I'm trapped in a prison inside myself

Outside, I'm smiling

Inside, I'm screaming for help

These walls are strong, they won't fall down

They keep me trapped and muffle all sound

I cannot cry or scream

The walls are there, mocking me

I wish I could tell someone about the pain

They wouldn't understand though, it resides in my brain

I'm stuck behind these walls, these soundproof walls in my head

Outside, I'm still smiling, but inside I'm dead

Won't someone help me tear down these walls?

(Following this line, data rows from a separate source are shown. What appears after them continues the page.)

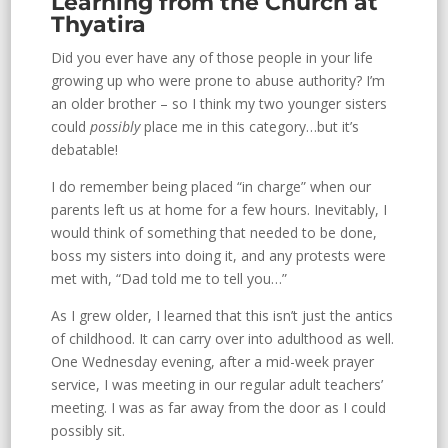
Learning from the Church at
Thyatira
Did you ever have any of those people in your life
growing up who were prone to abuse authority? I’m
an older brother – so I think my two younger sisters
could
possibly
place me in this category…but it’s
debatable!
I do remember being placed “in charge” when our
parents left us at home for a few hours. Inevitably, I
would think of something that needed to be done,
boss my sisters into doing it, and any protests were
met with, “Dad told me to tell you…”
As I grew older, I learned that this isn’t just the antics
of childhood. It can carry over into adulthood as well.
One Wednesday evening, after a mid-week prayer
service, I was meeting in our regular adult teachers’
meeting. I was as far away from the door as I could
possibly sit.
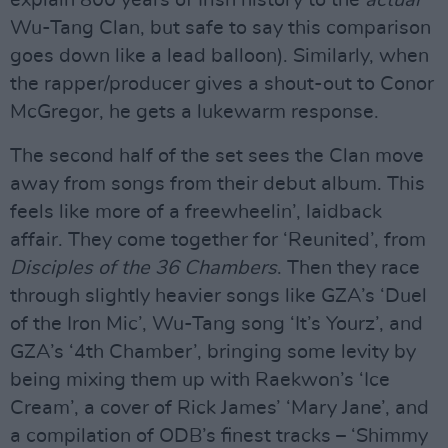
explain 800 years of Irish history to the
actual
Wu-Tang Clan, but safe to say this comparison
goes down like a lead balloon). Similarly, when
the rapper/producer gives a shout-out to Conor
McGregor, he gets a lukewarm response.
The second half of the set sees the Clan move
away from songs from their debut album. This
feels like more of a freewheelin’, laidback
affair. They come together for ‘Reunited’, from
Disciples of the 36 Chambers
. Then they race
through slightly heavier songs like GZA’s ‘Duel
of the Iron Mic’, Wu-Tang song ‘It’s Yourz’, and
GZA’s ‘4th Chamber’, bringing some levity by
being mixing them up with Raekwon’s ‘Ice
Cream’, a cover of Rick James’ ‘Mary Jane’, and
a compilation of ODB’s finest tracks – ‘Shimmy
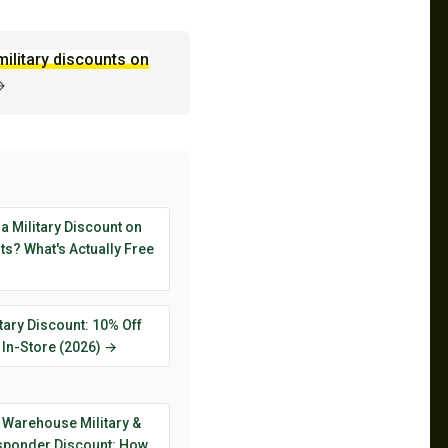
military discounts on
→
 a Military Discount on
s? What's Actually Free
tary Discount: 10% Off
 In-Store (2026) →
 Warehouse Military &
esponder Discount: How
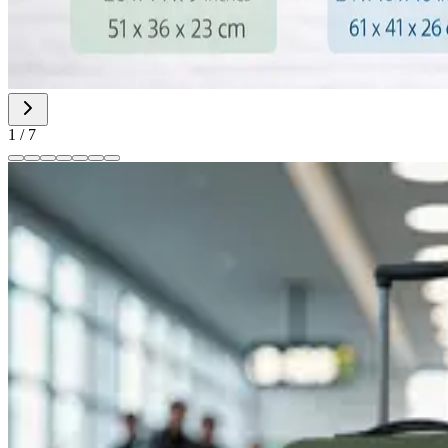
1
/
7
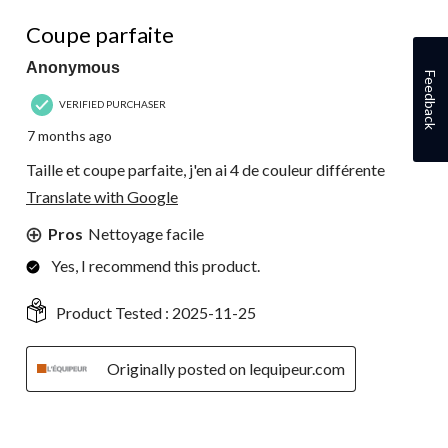
5 out of 5 stars.
Coupe parfaite
Anonymous
Feedback
VERIFIED PURCHASER
7 months ago
Taille et coupe parfaite, j'en ai 4 de couleur différente
Translate with Google
Pros
Nettoyage facile
Yes, I recommend this product.
Product Tested :
2025-11-25
Originally posted on lequipeur.com
4 out of 5 stars.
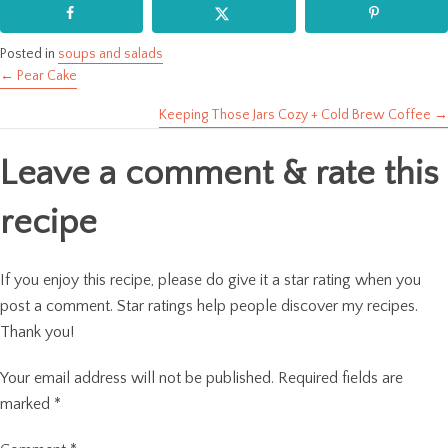
Posted in
soups and salads
← Pear Cake
Posts
Keeping Those Jars Cozy + Cold Brew Coffee →
navigation
Leave a comment & rate this
recipe
If you enjoy this recipe, please do give it a star rating when you
post a comment. Star ratings help people discover my recipes.
Thank you!
Your email address will not be published.
Required fields are
marked
*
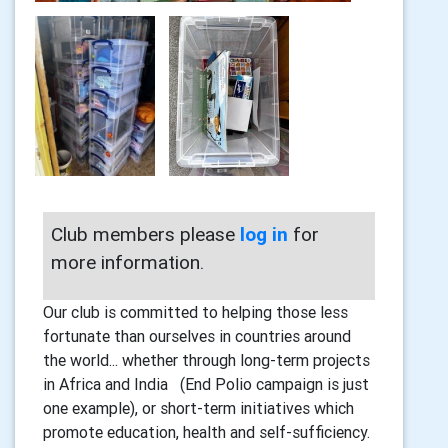
Club members please
log in
for
more information.
Our club is committed to helping those less
fortunate than ourselves in countries around
the world... whether through long-term projects
in Africa and India (End Polio campaign is just
one example), or short-term initiatives which
promote education, health and self-sufficiency.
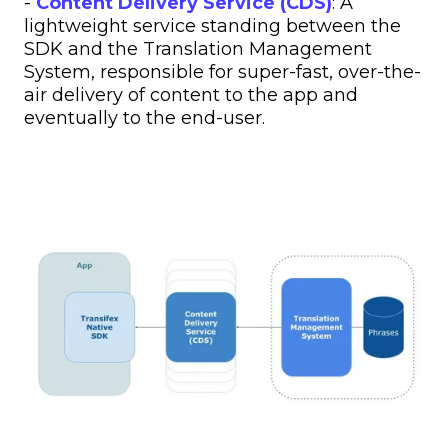
-
Content Delivery Service (CDS)
: A
lightweight service standing between the
SDK and the Translation Management
System, responsible for super-fast, over-the-
air delivery of content to the app and
eventually to the end-user.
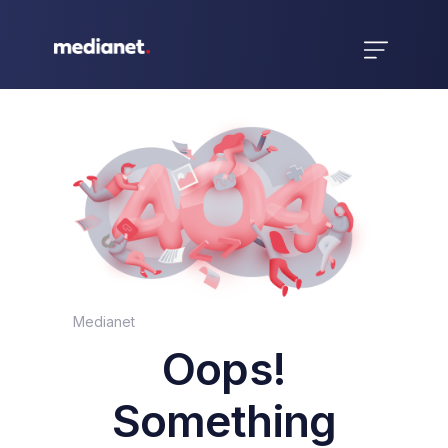
Medianet
Oops!
Something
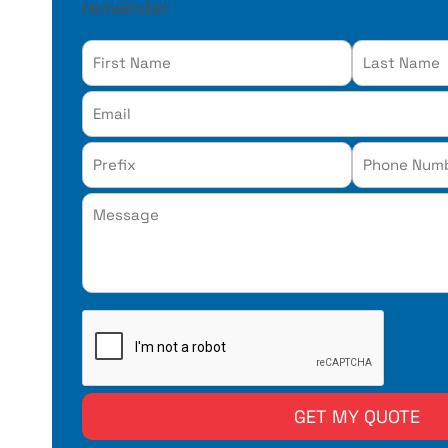
remainder
reCAPTCHA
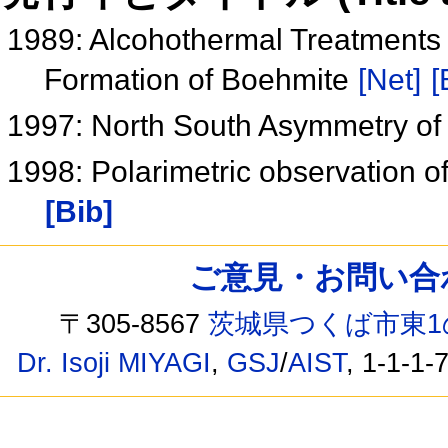
1989: Alcohothermal Treatments 
Formation of Boehmite
[Net]
[
1997: North South Asymmetry of 
1998: Polarimetric observation o
[Bib]
ご意見・お問い合わせ /
〒305-8567
茨城県つくば市東1
Dr. Isoji MIYAGI
,
GSJ
/
AIST
, 1-1-1-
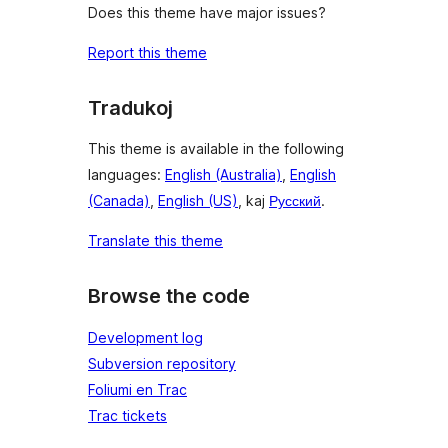
Does this theme have major issues?
Report this theme
Tradukoj
This theme is available in the following
languages:
English (Australia)
,
English
(Canada)
,
English (US)
, kaj
Русский
.
Translate this theme
Browse the code
Development log
Subversion repository
Foliumi en Trac
Trac tickets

I can't stand it any longer

My smile is starting to fade

My demons are getting stronger

Soon, they will control me, soon they will escape these walls

They will take over, and everyone will see my flaws

The voices are getting louder

They rebound off the walls

I cannot feign sanity any longer

Now my smile falls

See the demons through my eyes?

They are fighting to get free

The best of me lay behind those soundproof walls

But my demons swallowed everything good about me

Now only they are left behind those soundproof walls

They are much stronger now, and the walls begin to fall

Out come my demons

You can sense them sometimes

They are there to take the warmth from my smile

And the playful glint from my eyes

You see my walls may have broken

But I was not set free

My demons consumed me first, now they control me

I built those soundproof walls to protect me from the worlds hate

Instead I trapped myself, in retrospect I think, Why didn't I build a gate?